Data listing.

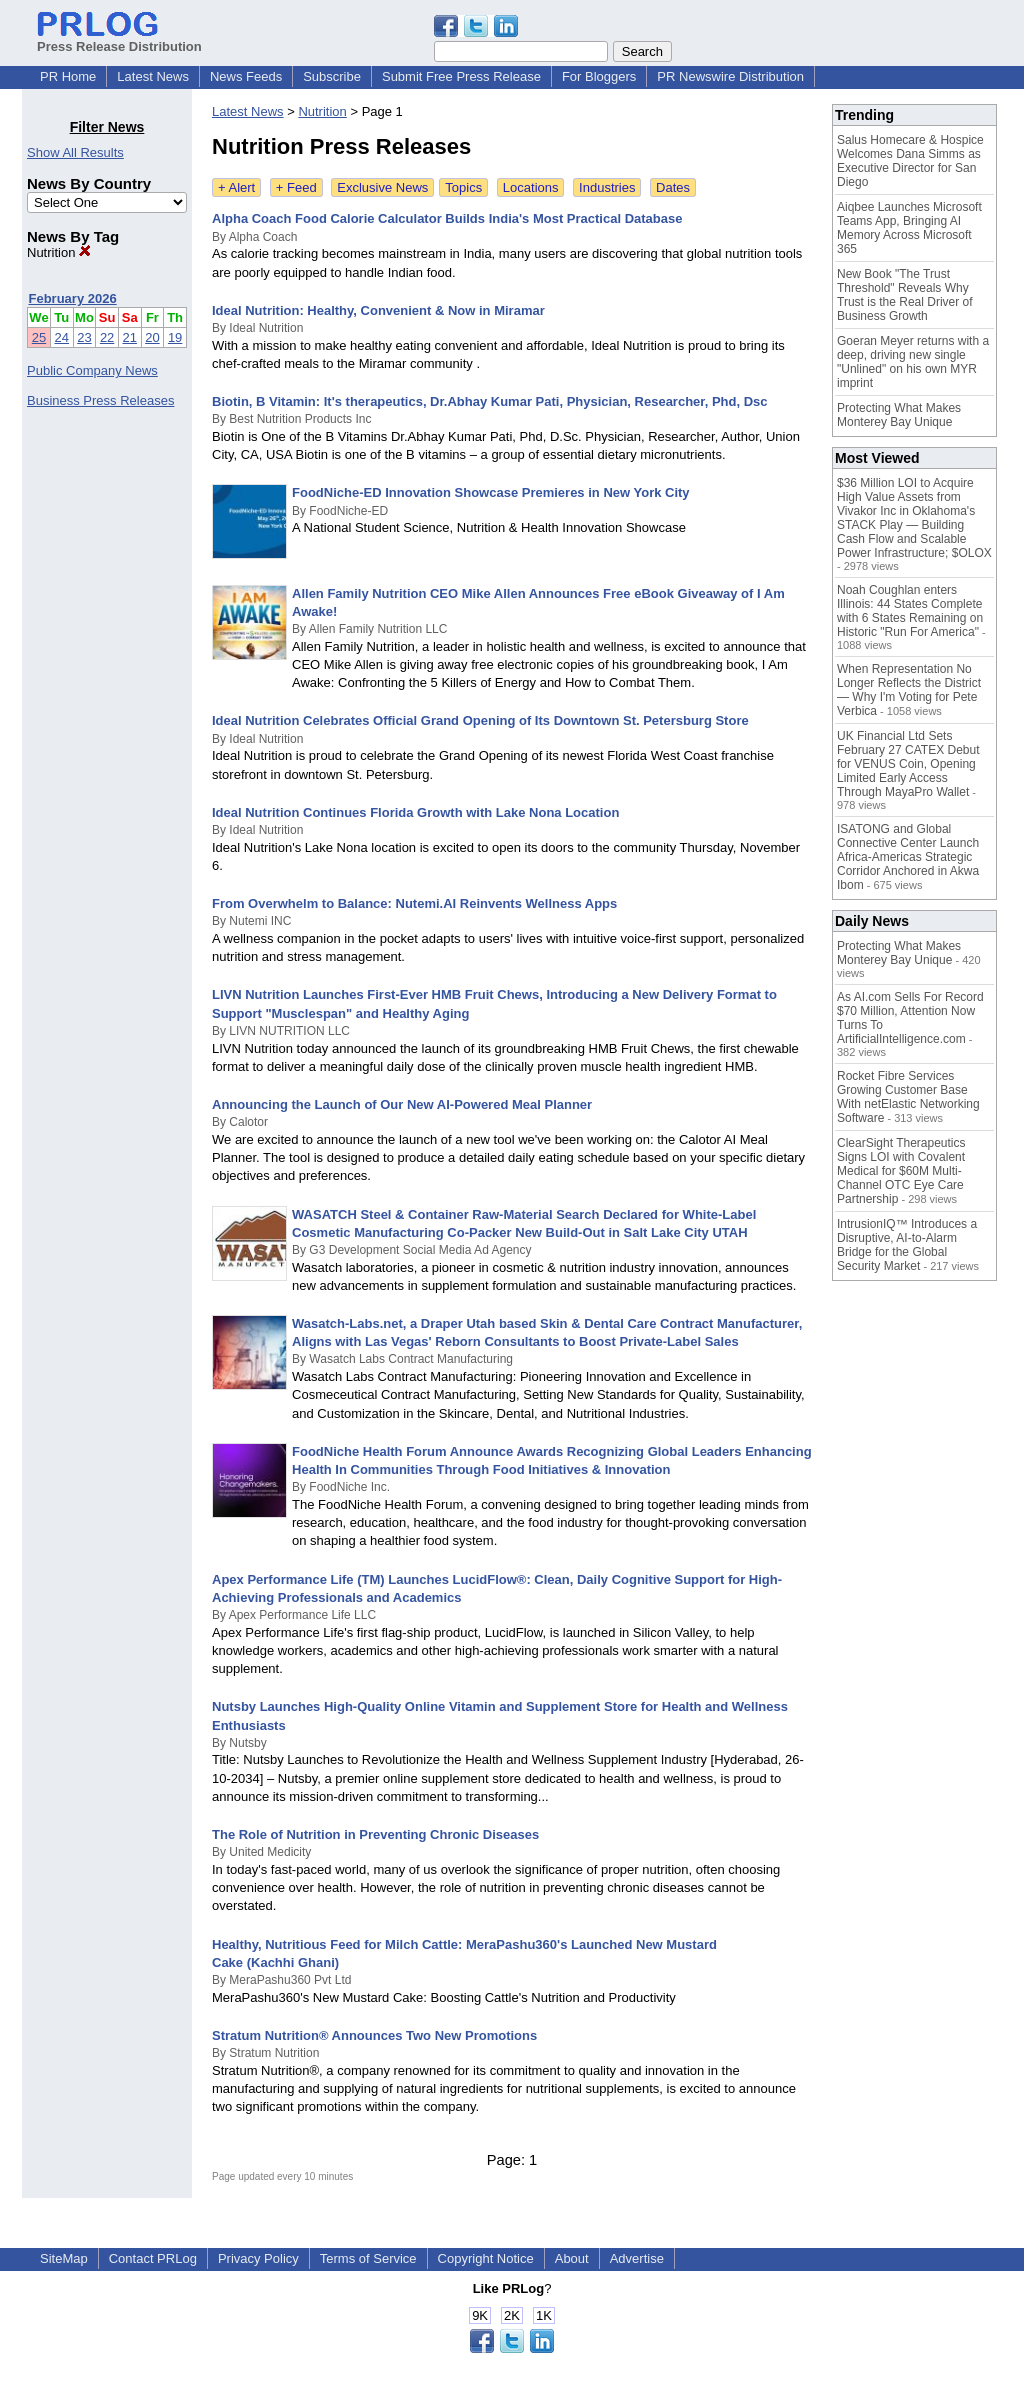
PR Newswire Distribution (730, 76)
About (572, 2258)
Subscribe (332, 76)
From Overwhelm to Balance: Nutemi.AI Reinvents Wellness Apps (414, 903)
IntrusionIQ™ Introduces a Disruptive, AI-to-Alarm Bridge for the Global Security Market (907, 1245)
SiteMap (64, 2258)
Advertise (637, 2258)
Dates (673, 187)
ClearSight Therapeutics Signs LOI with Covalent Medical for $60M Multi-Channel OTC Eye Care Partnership (901, 1171)
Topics (463, 187)
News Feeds (246, 76)
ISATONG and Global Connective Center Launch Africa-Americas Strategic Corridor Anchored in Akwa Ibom (908, 857)
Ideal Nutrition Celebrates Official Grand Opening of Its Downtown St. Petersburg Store (480, 720)
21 (130, 337)
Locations (531, 187)
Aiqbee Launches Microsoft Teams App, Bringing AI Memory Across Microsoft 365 (909, 228)
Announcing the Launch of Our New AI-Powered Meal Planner (402, 1104)
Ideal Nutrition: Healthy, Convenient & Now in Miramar (378, 310)
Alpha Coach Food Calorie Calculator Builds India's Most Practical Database (447, 218)
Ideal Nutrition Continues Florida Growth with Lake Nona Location (415, 812)
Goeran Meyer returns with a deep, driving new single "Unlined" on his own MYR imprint (913, 362)
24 (62, 337)
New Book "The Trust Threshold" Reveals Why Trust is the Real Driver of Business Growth (905, 295)
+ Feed (296, 187)
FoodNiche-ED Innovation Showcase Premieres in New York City (491, 492)
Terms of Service (368, 2258)
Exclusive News (382, 187)
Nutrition (59, 252)
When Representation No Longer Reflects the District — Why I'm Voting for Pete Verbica (909, 690)
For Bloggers (599, 76)
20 (152, 337)
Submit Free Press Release (461, 76)
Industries (607, 187)
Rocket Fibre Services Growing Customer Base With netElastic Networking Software (908, 1097)
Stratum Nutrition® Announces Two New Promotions (374, 2035)
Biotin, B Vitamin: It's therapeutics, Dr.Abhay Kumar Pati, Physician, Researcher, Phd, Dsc (490, 401)
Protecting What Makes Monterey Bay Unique (899, 415)
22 (107, 337)
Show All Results (75, 152)
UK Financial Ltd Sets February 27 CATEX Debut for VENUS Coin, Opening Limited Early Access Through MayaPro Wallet (908, 764)
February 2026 (73, 298)
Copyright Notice (486, 2258)
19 (175, 337)
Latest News (153, 76)
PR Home (68, 76)
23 (84, 337)
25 (39, 337)
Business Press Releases (100, 400)
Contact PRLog (153, 2258)
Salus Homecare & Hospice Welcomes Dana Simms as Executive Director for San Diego (910, 161)
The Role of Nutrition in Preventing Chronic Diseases (375, 1834)
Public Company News (92, 370)
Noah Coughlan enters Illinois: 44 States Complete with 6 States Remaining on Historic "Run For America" (910, 611)
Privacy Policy (258, 2258)
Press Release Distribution (119, 39)
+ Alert (236, 187)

Work to complete. Could you please return the entries above exactly, minus the pictures?

Solution to this exercise.
PR Newswire Distribution (730, 76)
About (572, 2258)
Subscribe (332, 76)
From Overwhelm to Balance: Nutemi.AI Reinvents Wellness Apps (414, 903)
IntrusionIQ™ Introduces a Disruptive, AI-to-Alarm Bridge for the Global Security Market (907, 1245)
SiteMap (64, 2258)
Advertise (637, 2258)
Dates (673, 187)
ClearSight Therapeutics Signs LOI with Covalent Medical for $60M Multi-Channel OTC Eye Care Partnership (901, 1171)
Topics (463, 187)
News Feeds (246, 76)
ISATONG and Global Connective Center Launch Africa-Americas Strategic Corridor Anchored in Akwa Ibom (908, 857)
Ideal Nutrition Celebrates Official Grand Opening of Its Downtown St. Petersburg Store (480, 720)
21 (130, 337)
Locations (531, 187)
Aiqbee Launches Microsoft Teams App, Bringing AI Memory Across Microsoft 365 (909, 228)
Announcing the Launch of Our New AI-Powered Meal Planner (402, 1104)
Ideal Nutrition: Healthy, Convenient & Now in Miramar (378, 310)
Alpha Coach Food Calorie Calculator Builds India's Most Practical Database (447, 218)
Ideal Nutrition Continues Florida Growth with Lake Nona Location (415, 812)
Goeran Meyer returns with a deep, driving new single "Unlined" on his own MYR imprint (913, 362)
24 (62, 337)
New Book "The Trust Threshold" Reveals Why Trust is the Real Driver of Business Growth (905, 295)
+ Feed (296, 187)
FoodNiche-ED Innovation Showcase Premieres in New York City (491, 492)
Terms of Service (368, 2258)
Exclusive News (382, 187)
Nutrition (59, 252)
When Representation No Longer Reflects the District — Why I'm Voting for Pete Verbica (909, 690)
For Bloggers (599, 76)
20 (152, 337)
Submit Free Press Release (461, 76)
Industries (607, 187)
Rocket Fibre Services Growing Customer Base With netElastic Networking Software (908, 1097)
Stratum Nutrition® Announces Two New Promotions (374, 2035)
Biotin, B Vitamin: It's therapeutics, Dr.Abhay Kumar Pati, Physician, Researcher, Phd, Dsc (490, 401)
Protecting What Makes Monterey Bay Unique (899, 415)
22 (107, 337)
Show All Results (75, 152)
UK Financial Ltd Sets February 27 CATEX Debut for VENUS Coin, Opening Limited Early Access Through MayaPro Wallet (908, 764)
February 2026 (73, 298)
Copyright Notice (486, 2258)
19 (175, 337)
Latest News (153, 76)
PR Home (68, 76)
23 (84, 337)
25 (39, 337)
Business Press Releases (100, 400)
Contact PRLog (153, 2258)
Salus Homecare & Hospice Welcomes Dana Simms as Executive Director for San Diego (910, 161)
The Role of Nutrition in Preventing Chronic Diseases (375, 1834)
Public Company News (92, 370)
Noah Coughlan enters Illinois: 44 States Complete with 6 States Remaining on Historic "Run For America" (910, 611)
Privacy Policy (258, 2258)
Press Release Distribution (119, 39)
+ Alert (236, 187)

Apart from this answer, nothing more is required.